Voices and associations.
Some of us hear or think of extremely specific words, phrases, maybe even songs. these associations often push us towards a specific interpretation of a card of combination of cards, or guide us to ask very specific clarifiers.


Things you learned and actions to take! tarot readings are all about creating clarity, getting answer or at least feeling unblocked, informed, enlightened. You shouldn't leave a reading feeling lost, so make sure you have some kind of conclusion or further guidance.


If you're in a rush or just need a refresher, a short one or two sentence blurb of the spread can help a lot. better yet, add this to the top of your note after you're done doing all of the above.
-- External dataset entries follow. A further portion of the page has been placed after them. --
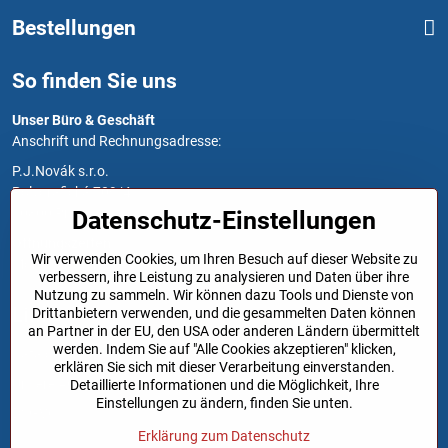
Bestellungen
So finden Sie uns
Unser Büro & Geschäft
Anschrift und Rechnungsadresse:
P.J.Novák s.r.o.
Polygrafická 709/4
10800 Prag 10
Datenschutz-Einstellungen
Öffnungszeiten
Wir verwenden Cookies, um Ihren Besuch auf dieser Website zu
Montag bis Freitag: 7:00 - 15:30
verbessern, ihre Leistung zu analysieren und Daten über ihre
Nutzung zu sammeln. Wir können dazu Tools und Dienste von
Links
Drittanbietern verwenden, und die gesammelten Daten können
an Partner in der EU, den USA oder anderen Ländern übermittelt
werden. Indem Sie auf "Alle Cookies akzeptieren" klicken,
Kataloge
erklären Sie sich mit dieser Verarbeitung einverstanden.
Unsere AGB
Detaillierte Informationen und die Möglichkeit, Ihre
Einstellungen zu ändern, finden Sie unten.
DSGVO
Erklärung zum Datenschutz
Another good thing to have at the top of the note is a post-scriptum days or weeks after the fact. what happened? did you realize the cards were saying something else in retrospect? this is a window forr your future self to learn from reflection.



Post Scriptum

All this scrutinizing continues to give me so many ideas. Weaponized with these tips I'll be challenging myself to keep a digital tarot journaling habit and... see how that goes! I would love the app to make you happy to journal rather than a chose or something you forget. Now, in addition to your comments, Tweets and mails, I can also have my own pool of experience on how to make digital tarot journaling work — and then how to improve it with my app!


Will you be joining me for this experiment?